My question is not language specific. I'm having issues with getting the loop to process permutations. I'm attempting to code something to display all values for 26^x where x is the length of a string. No input string will be supplied so if x=1, it'll display a through z, if x=2 itll display aa through zz. az is seen as different from za.

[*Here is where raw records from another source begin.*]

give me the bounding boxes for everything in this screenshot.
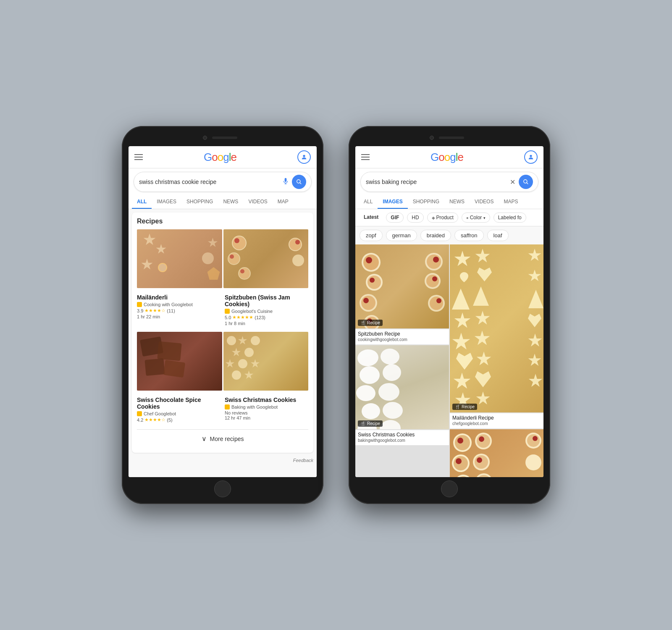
stars-2: ★★★★☆ <box>144 417 165 423</box>
tag-zopf[interactable]: zopf <box>360 230 383 241</box>
screen-content-1: Recipes <box>129 209 317 477</box>
tab-maps-2[interactable]: MAPS <box>499 195 523 209</box>
caption-title-spitzbuben: Spitzbuben Recipe <box>358 331 446 337</box>
chevron-down-icon: ∨ <box>202 435 207 443</box>
stars-0: ★★★★☆ <box>144 308 165 313</box>
filter-latest[interactable]: Latest <box>360 213 383 223</box>
recipe-image-2 <box>223 229 309 288</box>
filter-hd[interactable]: HD <box>407 213 423 223</box>
tab-shopping-1[interactable]: SHOPPING <box>181 195 218 209</box>
phone-2-top-bar <box>355 133 543 143</box>
caption-title-christmas: Swiss Christmas Cookies <box>358 432 446 438</box>
phone-1-bottom <box>129 480 317 497</box>
feedback-label-1[interactable]: Feedback <box>129 456 317 465</box>
tab-videos-2[interactable]: VIDEOS <box>470 195 499 209</box>
home-button-1[interactable] <box>214 480 231 497</box>
google-header-1: Google <box>129 146 317 168</box>
phone-2-bottom <box>355 480 543 497</box>
image-filter-bar: Latest GIF HD ◆ Product ● Color ▾ Labele… <box>355 209 543 226</box>
caption-source-mailanderli: chefgooglebot.com <box>452 421 541 426</box>
hamburger-icon-2[interactable] <box>361 154 370 160</box>
images-right-col: 🍴 Recipe Mailänderli Recipe chefgooglebo… <box>450 244 543 477</box>
recipe-item-3[interactable]: Swiss Christmas Cookies Baking with Goog… <box>225 395 308 425</box>
recipe-source-row-3: Baking with Googlebot <box>225 404 308 410</box>
recipe-source-1: Googlebot's Cuisine <box>231 309 273 314</box>
search-button-2[interactable] <box>519 175 533 189</box>
tab-all-1[interactable]: ALL <box>132 195 152 209</box>
svg-point-6 <box>530 155 532 157</box>
tab-news-1[interactable]: NEWS <box>218 195 243 209</box>
stars-1: ★★★★★ <box>232 315 253 320</box>
recipe-item-1[interactable]: Spitzbuben (Swiss Jam Cookies) Googlebot… <box>225 292 308 328</box>
recipe-badge-christmas: 🍴 Recipe <box>358 420 383 427</box>
image-card-christmas[interactable]: 🍴 Recipe <box>355 345 449 429</box>
filter-gif[interactable]: GIF <box>386 213 404 223</box>
account-icon-2[interactable] <box>524 150 538 164</box>
recipe-name-1: Spitzbuben (Swiss Jam Cookies) <box>225 294 308 307</box>
filter-product[interactable]: ◆ Product <box>427 213 458 223</box>
image-card-spitzbuben[interactable]: 🍴 Recipe <box>355 244 449 328</box>
recipe-source-row-2: Chef Googlebot <box>137 411 220 416</box>
rating-0: 3.9 <box>137 308 143 313</box>
tag-german[interactable]: german <box>386 230 417 241</box>
tab-images-2[interactable]: IMAGES <box>378 195 407 209</box>
more-recipes-btn[interactable]: ∨ More recipes <box>137 429 308 448</box>
recipe-image-1 <box>137 229 222 288</box>
recipe-name-3: Swiss Christmas Cookies <box>225 396 308 403</box>
svg-rect-1 <box>285 178 287 181</box>
phone-2-screen: Google ✕ <box>355 146 543 477</box>
search-button-1[interactable] <box>292 175 306 189</box>
hamburger-icon-1[interactable] <box>134 154 143 160</box>
filter-labeled[interactable]: Labeled fo <box>494 213 526 223</box>
tab-images-1[interactable]: IMAGES <box>152 195 181 209</box>
caption-title-mailanderli: Mailänderli Recipe <box>452 415 541 421</box>
search-input-2[interactable] <box>366 178 510 185</box>
tag-chips-row: zopf german braided saffron loaf <box>355 226 543 244</box>
recipe-source-2: Chef Googlebot <box>144 411 176 416</box>
recipe-image-4 <box>223 332 309 391</box>
recipes-bottom-images <box>137 332 308 391</box>
phone-2-camera <box>430 136 434 140</box>
tag-loaf[interactable]: loaf <box>487 230 509 241</box>
search-input-1[interactable] <box>139 178 283 185</box>
account-icon-1[interactable] <box>297 150 311 164</box>
tab-shopping-2[interactable]: SHOPPING <box>408 195 444 209</box>
home-button-2[interactable] <box>441 480 458 497</box>
source-dot-0 <box>137 302 142 307</box>
mic-icon-1[interactable] <box>283 178 289 186</box>
tag-braided[interactable]: braided <box>420 230 451 241</box>
svg-line-8 <box>527 183 528 184</box>
fork-icon-mailanderli: 🍴 <box>455 404 460 409</box>
recipe-badge-label-spitzbuben: Recipe <box>367 320 380 325</box>
recipe-badge-spitzbuben: 🍴 Recipe <box>358 320 383 326</box>
chevron-color-icon: ▾ <box>483 216 486 220</box>
recipe-time-3: 12 hr 47 min <box>225 415 308 420</box>
search-bar-2[interactable]: ✕ <box>360 172 538 192</box>
recipes-top-images <box>137 229 308 288</box>
recipe-item-2[interactable]: Swiss Chocolate Spice Cookies Chef Googl… <box>137 395 220 425</box>
source-dot-3 <box>225 404 230 410</box>
phone-1-camera <box>203 136 207 140</box>
tab-videos-1[interactable]: VIDEOS <box>243 195 272 209</box>
recipe-badge-mailanderli: 🍴 Recipe <box>452 404 477 410</box>
scene: Google <box>122 126 550 504</box>
svg-point-0 <box>303 155 305 157</box>
recipe-name-0: Mailänderli <box>137 294 220 301</box>
search-bar-1[interactable] <box>134 172 312 192</box>
image-card-jam-cookies[interactable] <box>450 429 543 477</box>
tab-all-2[interactable]: ALL <box>359 195 378 209</box>
recipe-item-0[interactable]: Mailänderli Cooking with Googlebot 3.9 ★… <box>137 292 220 328</box>
filter-color[interactable]: ● Color ▾ <box>462 213 490 223</box>
clear-icon-2[interactable]: ✕ <box>510 178 515 186</box>
recipe-source-row-0: Cooking with Googlebot <box>137 302 220 307</box>
tab-news-2[interactable]: NEWS <box>444 195 470 209</box>
nav-tabs-1: ALL IMAGES SHOPPING NEWS VIDEOS MAP <box>129 195 317 209</box>
stars-row-0: 3.9 ★★★★☆ (11) <box>137 308 220 313</box>
stars-row-1: 5.0 ★★★★★ (123) <box>225 315 308 320</box>
phone-1-top-bar <box>129 133 317 143</box>
tag-saffron[interactable]: saffron <box>454 230 484 241</box>
tab-map-1[interactable]: MAP <box>273 195 294 209</box>
image-card-mailanderli[interactable]: 🍴 Recipe <box>450 244 543 412</box>
images-left-col: 🍴 Recipe Spitzbuben Recipe cookingwithgo… <box>355 244 449 477</box>
recipe-items-row-1: Mailänderli Cooking with Googlebot 3.9 ★… <box>137 292 308 328</box>
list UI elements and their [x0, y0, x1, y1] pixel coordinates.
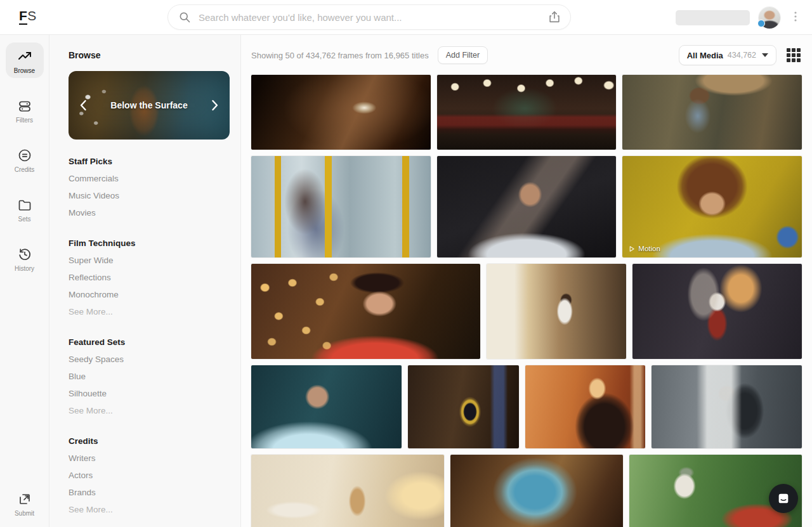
rail-item-history[interactable]: History — [6, 240, 44, 276]
rail-item-filters[interactable]: Filters — [6, 92, 44, 127]
search-input[interactable] — [199, 12, 547, 23]
rail-item-label: Submit — [6, 510, 44, 517]
frame-thumbnail[interactable] — [437, 75, 617, 150]
app-logo-letter-f: F — [19, 8, 27, 25]
sidebar-item-actors[interactable]: Actors — [69, 467, 229, 484]
frame-thumbnail[interactable] — [525, 365, 645, 448]
add-filter-button[interactable]: Add Filter — [438, 46, 488, 64]
section-heading: Staff Picks — [69, 157, 229, 166]
rail-item-label: Credits — [6, 166, 44, 173]
frame-thumbnail[interactable] — [487, 264, 626, 359]
sidebar-item-commercials[interactable]: Commercials — [69, 170, 229, 187]
sidebar-item-writers[interactable]: Writers — [69, 450, 229, 467]
user-avatar[interactable] — [759, 7, 780, 29]
carousel-next-icon[interactable] — [207, 98, 222, 113]
grid-view-icon[interactable] — [785, 47, 802, 63]
sidebar-item-blue[interactable]: Blue — [69, 368, 229, 385]
rail-item-browse[interactable]: Browse — [6, 42, 44, 78]
rail-item-label: Browse — [6, 67, 44, 74]
frame-grid-row — [251, 455, 802, 527]
chat-launcher-button[interactable] — [769, 484, 798, 513]
results-header: Showing 50 of 434,762 frames from 16,965… — [251, 46, 802, 65]
media-filter-dropdown[interactable]: All Media 434,762 — [679, 45, 776, 65]
carousel-title: Below the Surface — [69, 100, 230, 110]
frame-grid-row — [251, 264, 802, 359]
app-body: Browse Filters Credits Sets History Subm… — [0, 35, 812, 527]
sidebar-item-super-wide[interactable]: Super Wide — [69, 252, 229, 269]
sidebar-section-featured-sets: Featured Sets Seedy Spaces Blue Silhouet… — [69, 337, 229, 419]
see-more-link[interactable]: See More... — [69, 303, 229, 320]
avatar-status-badge — [757, 20, 765, 27]
frame-thumbnail[interactable] — [251, 365, 402, 448]
frame-grid-row — [251, 75, 802, 150]
top-right-cluster — [676, 0, 802, 35]
app-logo[interactable]: FS — [19, 8, 37, 23]
frame-thumbnail[interactable] — [450, 455, 623, 527]
sidebar-title: Browse — [69, 50, 229, 60]
frame-thumbnail[interactable] — [622, 75, 802, 150]
motion-badge: Motion — [628, 245, 660, 252]
motion-badge-label: Motion — [638, 245, 660, 252]
share-icon[interactable] — [547, 10, 561, 24]
overflow-menu-icon[interactable] — [789, 10, 802, 25]
sidebar-item-reflections[interactable]: Reflections — [69, 269, 229, 286]
rail-item-sets[interactable]: Sets — [6, 191, 44, 226]
folder-icon — [17, 197, 32, 212]
chevron-down-icon — [762, 53, 768, 57]
frame-thumbnail[interactable] — [251, 455, 444, 527]
frame-thumbnail[interactable] — [652, 365, 802, 448]
sidebar-item-monochrome[interactable]: Monochrome — [69, 286, 229, 303]
credits-icon — [17, 148, 32, 163]
frame-thumbnail[interactable] — [251, 75, 431, 150]
top-bar: FS — [0, 0, 812, 35]
sidebar-section-film-techniques: Film Techniques Super Wide Reflections M… — [69, 238, 229, 320]
icon-rail: Browse Filters Credits Sets History Subm… — [0, 35, 49, 527]
chat-bubble-icon — [776, 491, 790, 505]
see-more-link[interactable]: See More... — [69, 501, 229, 518]
frame-grid-row — [251, 365, 802, 448]
section-heading: Credits — [69, 436, 229, 446]
rail-item-submit[interactable]: Submit — [6, 485, 44, 521]
search-icon — [178, 11, 191, 23]
rail-item-label: Filters — [6, 117, 44, 124]
frame-thumbnail[interactable]: Motion — [622, 156, 802, 257]
featured-carousel-card[interactable]: Below the Surface — [69, 71, 230, 140]
media-filter-label: All Media — [687, 51, 723, 60]
rail-item-credits[interactable]: Credits — [6, 141, 44, 177]
browse-sidebar: Browse Below the Surface Staff Picks Com… — [49, 35, 241, 527]
loading-placeholder — [676, 10, 750, 25]
sidebar-item-seedy-spaces[interactable]: Seedy Spaces — [69, 351, 229, 368]
section-heading: Featured Sets — [69, 337, 229, 347]
rail-item-label: History — [6, 265, 44, 272]
frame-thumbnail[interactable] — [251, 264, 480, 359]
sidebar-item-movies[interactable]: Movies — [69, 204, 229, 221]
media-filter-count: 434,762 — [728, 51, 756, 60]
toggles-icon — [17, 98, 32, 114]
search-bar[interactable] — [167, 4, 571, 30]
frame-thumbnail[interactable] — [251, 156, 431, 257]
sidebar-item-brands[interactable]: Brands — [69, 484, 229, 501]
frame-thumbnail[interactable] — [632, 264, 802, 359]
section-heading: Film Techniques — [69, 238, 229, 248]
frame-thumbnail[interactable] — [437, 156, 617, 257]
sidebar-item-music-videos[interactable]: Music Videos — [69, 187, 229, 204]
sidebar-section-staff-picks: Staff Picks Commercials Music Videos Mov… — [69, 157, 229, 221]
results-main: Showing 50 of 434,762 frames from 16,965… — [241, 35, 812, 527]
trending-up-icon — [17, 49, 32, 64]
results-summary: Showing 50 of 434,762 frames from 16,965… — [251, 51, 429, 60]
submit-external-icon — [17, 491, 32, 507]
rail-item-label: Sets — [6, 216, 44, 223]
sidebar-item-silhouette[interactable]: Silhouette — [69, 385, 229, 402]
frame-grid-row: Motion — [251, 156, 802, 257]
see-more-link[interactable]: See More... — [69, 402, 229, 419]
app-logo-letter-s: S — [27, 8, 37, 23]
sidebar-section-credits: Credits Writers Actors Brands See More..… — [69, 436, 229, 518]
history-clock-icon — [17, 247, 32, 262]
frame-thumbnail[interactable] — [408, 365, 519, 448]
motion-icon — [628, 245, 635, 252]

More specifically, I'm wanting to run this for longer strings, 100+ characters in length in an attempt to see how many strings of a given length containing words as opposed to random letters.

Tim
  • 35,413
  • 11
  • 95
  • 121
Rickie Marsh
  • 53
  • 1
  • 7
  • 4
    Time complexity and number of words is n!, for 100 characters is 9 * 10^157. Any algorithm will take a LONG time just to make the words much less process them. – Jesus Ramos Apr 13 '12 at 05:07
  • 1
    (From what i understand) You can calculate the number of words for a length that your program would produce. Use a dictionary library to count the number of words of given length. Now, you can see number of words with random letter. – Priyank Bhatnagar Apr 13 '12 at 06:44
  • @JesusRamos You can toss a fair coin 1000001 times and simulating it will take 2^1000001 steps, but takes almost no time to predict if 'Heads' won or lost! – ElKamina Apr 13 '12 at 06:52
  • [Here I have a permuatation algorithm](http://stackoverflow.com/a/10117424/312172) which can be used with an iterator without generating the whole List of permutations, but one at a time, and an interface to call it with a random number for instance. – user unknown Apr 13 '12 at 07:56
  • @ElKamina I know that but in this case he wants to compare the output possibly with a list of english words (which is probably not that fast, even with hashing) – Jesus Ramos Apr 13 '12 at 21:12

3 Answers3

1

Per the comment on the question, it's somewhat impractical to try to enumerate all of the possible 100-character strings.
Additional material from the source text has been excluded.